[Working data Boundary: Start]

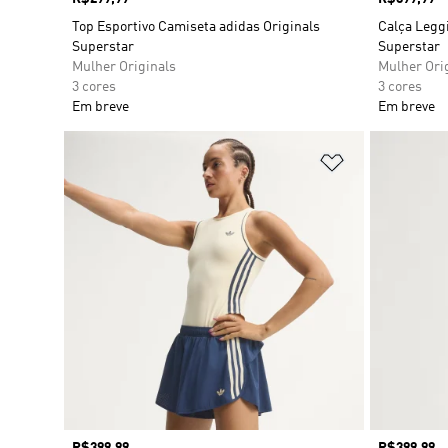
Top Esportivo Camiseta adidas Originals
Calça Leggi
Superstar
Superstar
Mulher Originals
Mulher Ori
3 cores
3 cores
Em breve
Em breve
Adicionar à Li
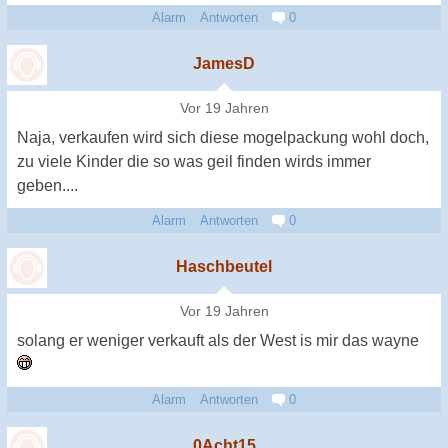
Alarm
Antworten
0
JamesD
Vor 19 Jahren
Naja, verkaufen wird sich diese mogelpackung wohl doch,
zu viele Kinder die so was geil finden wirds immer
geben....
Alarm
Antworten
0
Haschbeutel
Vor 19 Jahren
solang er weniger verkauft als der West is mir das wayne
Alarm
Antworten
0
0Acht15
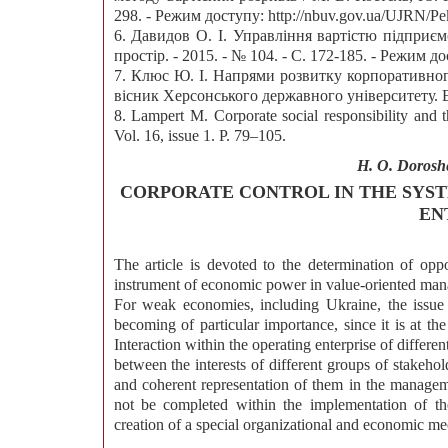
298. - Режим доступу: http://nbuv.gov.ua/UJRN/
6. Давидов О. І. Управління вартістю підприєм
простір. - 2015. - № 104. - С. 172-185. - Режим 
7. Клюс Ю. І. Напрями розвитку корпоративног
вісник Херсонського державного університету. Ек
8. Lampert M. Corporate social responsibility and
Vol. 16, issue 1. P. 79–105.
H. O. Dorosh
CORPORATE CONTROL IN THE SYS
EN
The article is devoted to the determination of oppo
instrument of economic power in value-oriented mana
For weak economies, including Ukraine, the issue o
becoming of particular importance, since it is at t
Interaction within the operating enterprise of differe
between the interests of different groups of stakehol
and coherent representation of them in the manageme
not be completed within the implementation of th
creation of a special organizational and economic mec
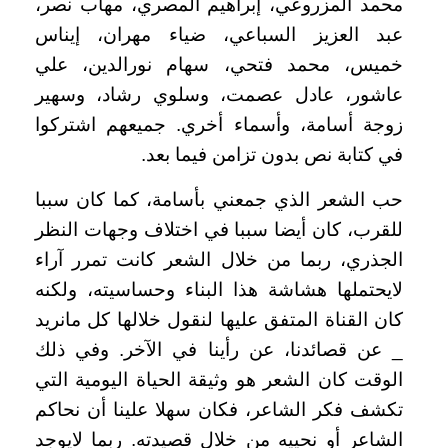
محمد المزروعي، إبراهيم المصري، مهاب نصر،
عبد العزيز السباعي، ضياء مهران، إيناس
خميس، محمد فتحي، سهام نورالدين، علي
عاشور، عادل عصمت، وسلوي رشاد، وسهير
زوجة أسامة، وأسماء أخري. جميعهم اشتركوا
في كتابة نص بدون تزامن فيما بعد
.
حب الشعر الذي جمعني بأسامة، كما كان سببا
للقرب، كان أيضا سببا في اختلاف وجهات النظر
الجذري، ربما من خلال الشعر كانت تمرر آراء
لايحتملها هشاشة هذا البناء وحساسيته، ولكنه
كان القناة المتفق عليها لنقول خلالها كل مانريد
_ عن قصائدنا، عن رأينا في الآخر. وفي ذلك
الوقت كان الشعر هو وثيقة الحياة اليومية التي
تكشف فكر الشاعر، فكان سهلا علينا أن نحاكم
الشاعر أو نحييه من خلال قصيدته. ربما لايوجد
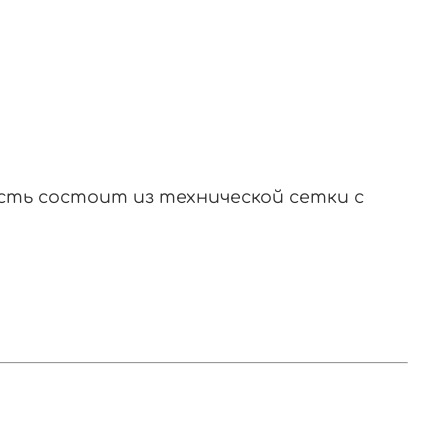
асть состоит из технической сетки с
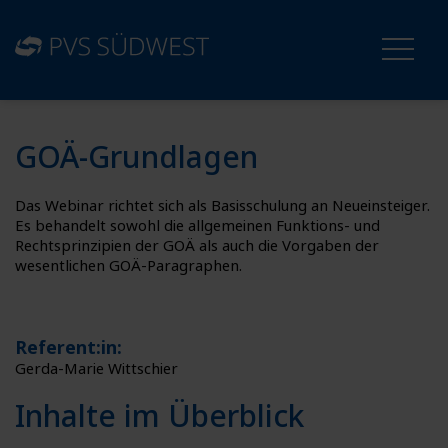
GOÄ-Grundlagen
Das Webinar richtet sich als Basisschulung an Neueinsteiger.
Es behandelt sowohl die allgemeinen Funktions- und
Rechtsprinzipien der GOÄ als auch die Vorgaben der
wesentlichen GOÄ-Paragraphen.
Referent:in:
Gerda-Marie Wittschier
Inhalte im Überblick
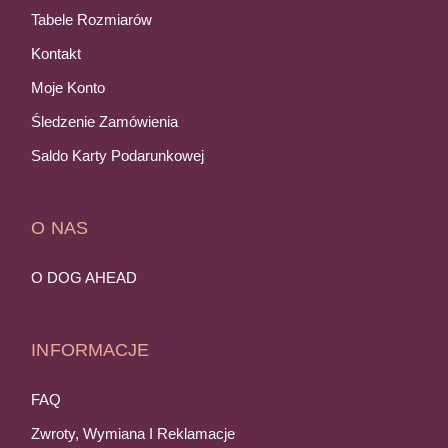
Tabele Rozmiarów
Kontakt
Moje Konto
Śledzenie Zamówienia
Saldo Karty Podarunkowej
O NAS
O DOG AHEAD
INFORMACJE
FAQ
Zwroty, Wymiana I Reklamacje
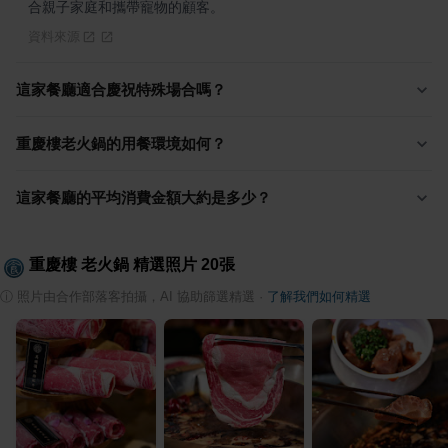
合親子家庭和攜帶寵物的顧客。
資料來源
這家餐廳適合慶祝特殊場合嗎？
重慶樓老火鍋的用餐環境如何？
這家餐廳的平均消費金額大約是多少？
重慶樓 老火鍋
精選照片
20
張
ⓘ
照片由合作部落客拍攝，AI 協助篩選精選
·
了解我們如何精選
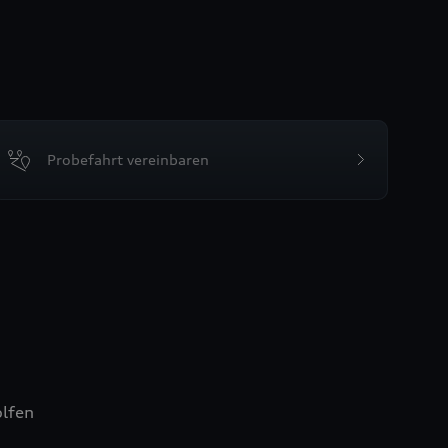
Probefahrt vereinbaren
lfen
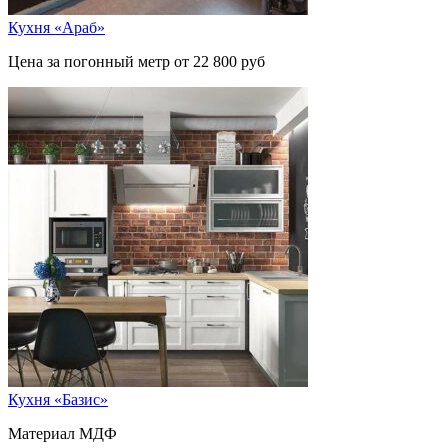
Кухня «Араб»
Цена за погонный метр от 22 800 руб
Кухня «Базис»
Материал МДФ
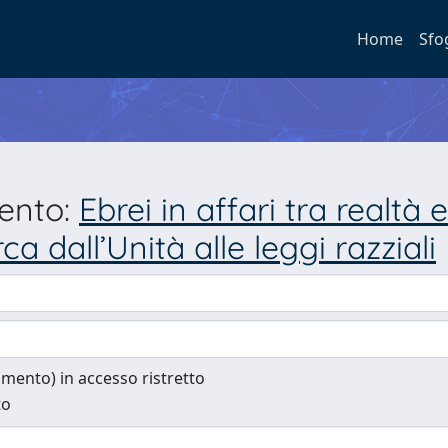
Home
Sfo
mento:
Ebrei in affari tra realtà
ca dall’Unità alle leggi razziali
cumento) in accesso ristretto
to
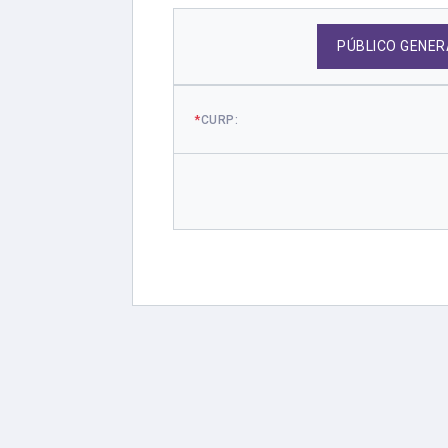
PÚBLICO GENER
*
CURP:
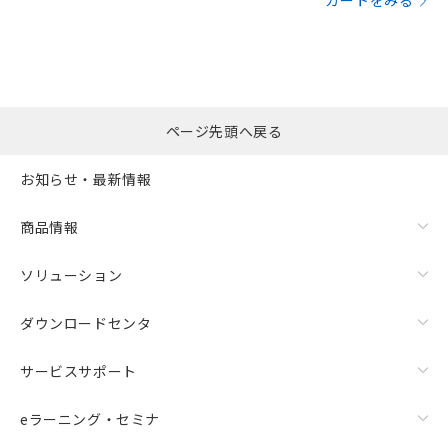
カートをみる
ページ先頭へ戻る
お知らせ・最新情報
商品情報
ソリューション
ダウンロードセンタ
サービスサポート
eラーニング・セミナ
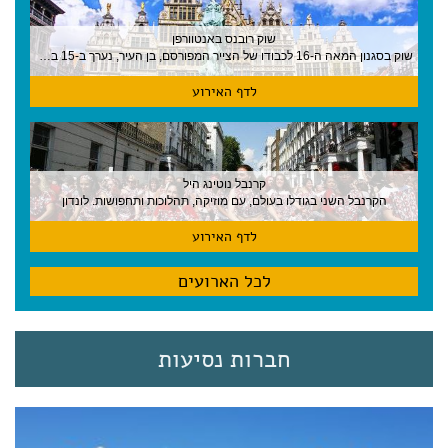
שוק רובנס באנטוורפן
שוק בסגנון המאה ה-16 לכבודו של הצייר המפורסם, בן העיר, נערך ב-15 באוגוסט באנטוורפן
לדף האירוע
קרנבל נוטינג היל
הקרנבל השני בגודלו בעולם, עם מוזיקה, תהלוכות ותחפושות. לונדון
לדף האירוע
לכל הארועים
חברות נסיעות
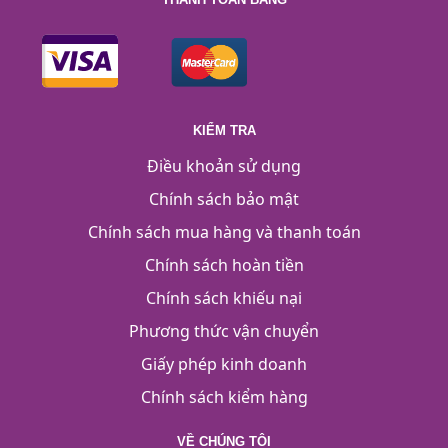
KIỂM TRA
Điều khoản sử dụng
Chính sách bảo mật
Chính sách mua hàng và thanh toán
Chính sách hoàn tiền
Chính sách khiếu nại
Phương thức vận chuyển
Giấy phép kinh doanh
Chính sách kiểm hàng
VỀ CHÚNG TÔI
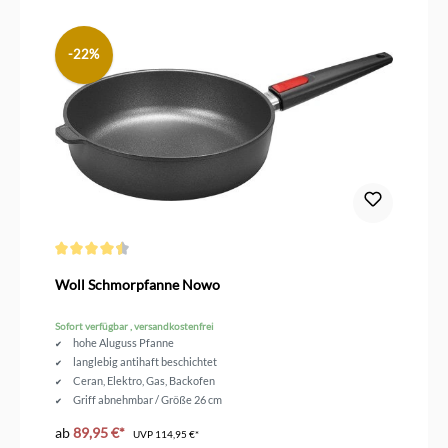
-22%
Durchschnittliche Bewertung von 4.4 von 5 Sternen
Woll Schmorpfanne Nowo
Sofort verfügbar , versandkostenfrei
hohe Aluguss Pfanne
langlebig antihaft beschichtet
Ceran, Elektro, Gas, Backofen
Griff abnehmbar / Größe 26 cm
ab
89,95 €*
UVP
114,95 €*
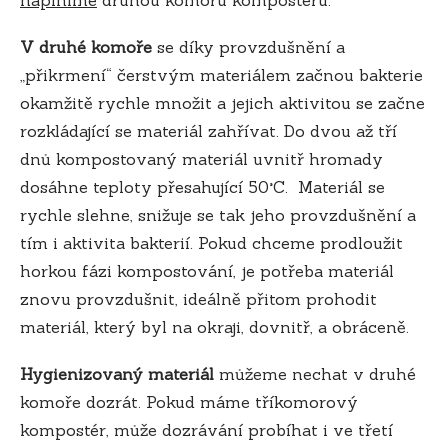
V druhé komoře
se díky provzdušnění a
„přikrmení“ čerstvým materiálem začnou bakterie
okamžitě rychle množit a jejich aktivitou se začne
rozkládající se materiál zahřívat. Do dvou až tří
dnů kompostovaný materiál uvnitř hromady
dosáhne teploty přesahující 50°C. Materiál se
rychle slehne, snižuje se tak jeho provzdušnění a
tím i aktivita bakterií. Pokud chceme prodloužit
horkou fázi kompostování, je potřeba materiál
znovu provzdušnit, ideálně přitom prohodit
materiál, který byl na okraji, dovnitř, a obráceně.
Hygienizovaný materiál
můžeme nechat v druhé
komoře dozrát. Pokud máme tříkomorový
kompostér, může dozrávání probíhat i ve třetí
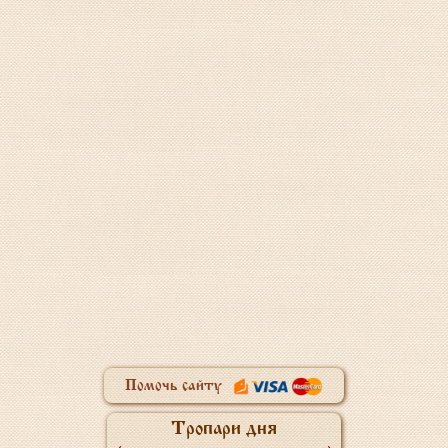
Помочь сайту
Тропари дня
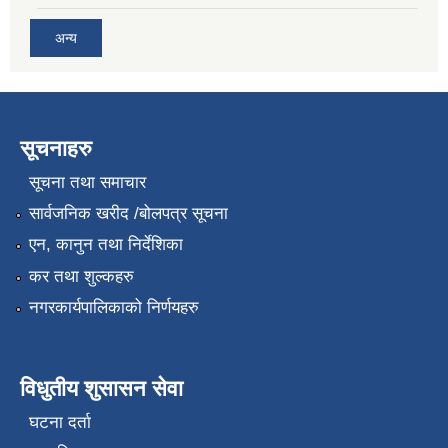
अन्य
सूचनाहरु
सूचना तथा समाचार
सार्वजनिक खरीद /बोलपत्र सूचना
एन, कानुन तथा निर्देशिका
कर तथा शुल्कहरु
नगरकार्यपालिकाको निर्णयहरु
विधुतीय शुसासन सेवा
घटना दर्ता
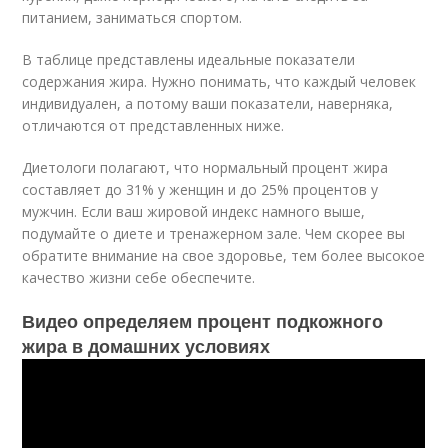
питанием, заниматься спортом.
В таблице представлены идеальные показатели
содержания жира. Нужно понимать, что каждый человек
индивидуален, а потому ваши показатели, наверняка,
отличаются от представленных ниже.
Диетологи полагают, что нормальный процент жира
составляет до 31% у женщин и до 25% процентов у
мужчин. Если ваш жировой индекс намного выше,
подумайте о диете и тренажерном зале. Чем скорее вы
обратите внимание на свое здоровье, тем более высокое
качество жизни себе обеспечите.
Видео определяем процент подкожного
жира в домашних условиях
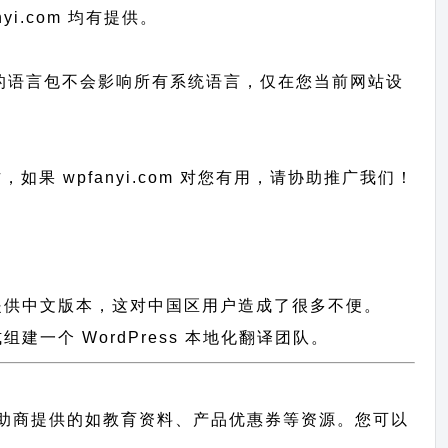
yi.com 均有提供。
已上传的语言包不会影响所有系统语言，仅在您当前网站设
作，
如果 wpfanyi.com 对您有用，请协助推广我们！
没有提供中文版本，这对中国区用户造成了很多不便。
一个 WordPress 本地化翻译团队。
助商提供的如教育资料、产品优惠券等资源。您可以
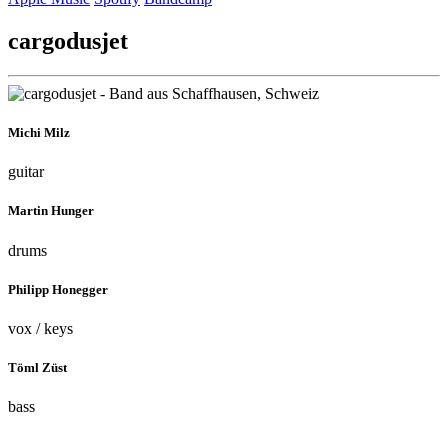
cargodusjet
Michi Milz
guitar
Martin Hunger
drums
Philipp Honegger
vox / keys
Töml Züst
bass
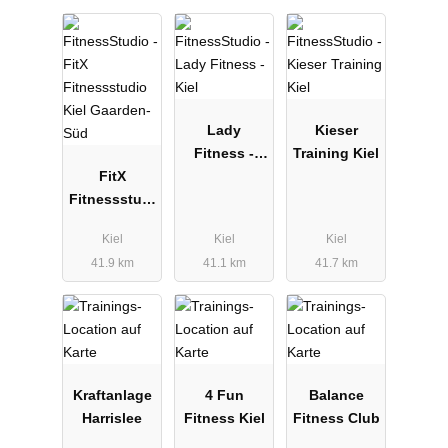
Lady
Kieser
Fitness -
Training Kiel
FitX
Kiel
Fitnessstudi
o Kiel
Kiel
Kiel
Kiel
Gaarden-
41.9 km
41.1 km
41.7 km
Süd
Kraftanlage
4 Fun
Balance
Harrislee
Fitness Kiel
Fitness Club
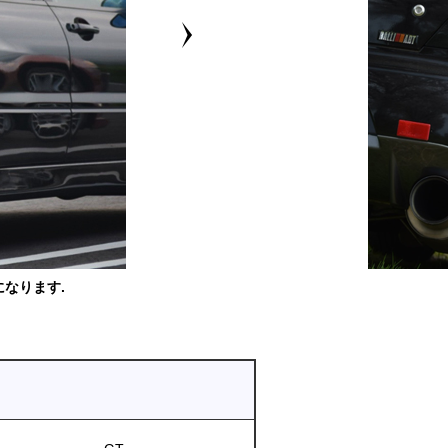
なります.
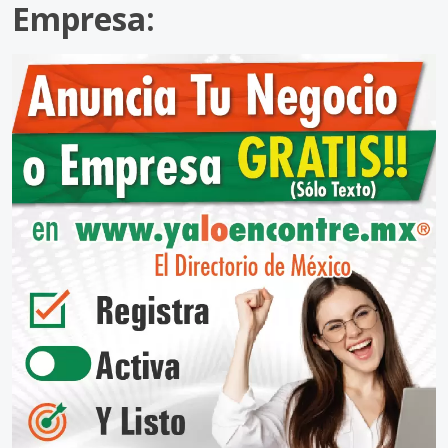
Empresa:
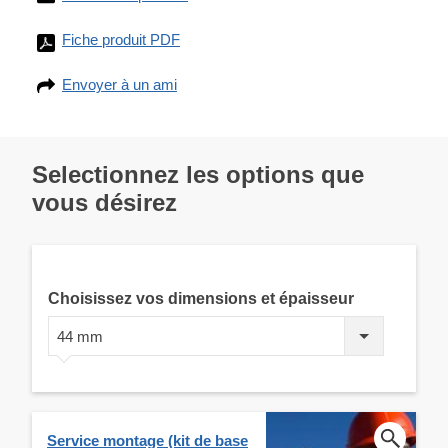
Fiche produit PDF
Envoyer à un ami
Selectionnez les options que
vous désirez
Choisissez vos dimensions et épaisseur
44 mm
Service montage (kit de base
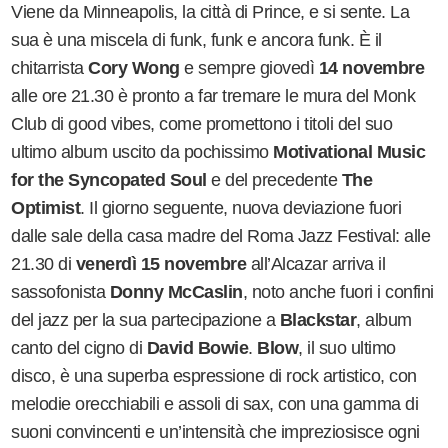
Viene da Minneapolis, la città di Prince, e si sente. La
sua è una miscela di funk, funk e ancora funk. È il
chitarrista
Cory Wong
e sempre giovedì
14 novembre
alle ore 21.30 è pronto a far tremare le mura del Monk
Club di good vibes, come promettono i titoli del suo
ultimo album uscito da pochissimo
Motivational Music
for the Syncopated Soul
e del precedente
The
Optimist
. Il giorno seguente, nuova deviazione fuori
dalle sale della casa madre del Roma Jazz Festival: alle
21.30 di
venerdì 15 novembre
all
’
Alcazar arriva il
sassofonista
Donny McCaslin
, noto anche fuori i confini
del jazz per la sua partecipazione a
Blackstar
, album
canto del cigno di
David Bowie
.
Blow
,
il suo ultimo
disco, è una superba espressione di rock artistico, con
melodie orecchiabili e assoli di sax, con una gamma di
suoni convincenti e un
’
intensità che impreziosisce ogni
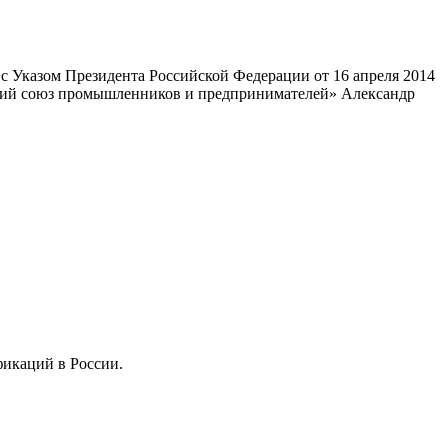
 Указом Президента Российской Федерации от 16 апреля 2014
ский союз промышленников и предпринимателей» Александр
фикаций в России.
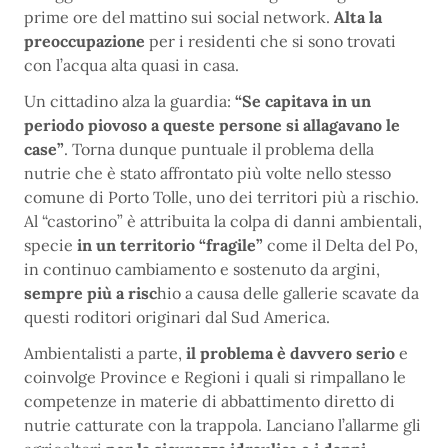
prime ore del mattino sui social network.
Alta la
preoccupazione
per i residenti che si sono trovati
con l’acqua alta quasi in casa.
Un cittadino alza la guardia:
“Se capitava in un
periodo piovoso a queste persone si allagavano le
case”
. Torna dunque puntuale il problema della
nutrie che è stato affrontato più volte nello stesso
comune di Porto Tolle, uno dei territori più a rischio.
Al “castorino” è attribuita la colpa di danni ambientali,
specie
in un territorio “fragile”
come il Delta del Po,
in continuo cambiamento e sostenuto da argini,
sempre più a risc
hio a causa delle gallerie scavate da
questi roditori originari dal Sud America.
Ambientalisti a parte,
il problema è davvero serio
e
coinvolge Province e Regioni i quali si rimpallano le
competenze in materie di abbattimento diretto di
nutrie catturate con la trappola. Lanciano l’allarme gli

[Working data Boundary: End]

● **Required action**
Return each full line of the entries that contains the word "ربما".

● **Answer to the problem**
الجذري، ربما من خلال الشعر كانت تمرر آراء
الشاعر أو نحييه من خلال قصيدته. ربما لايوجد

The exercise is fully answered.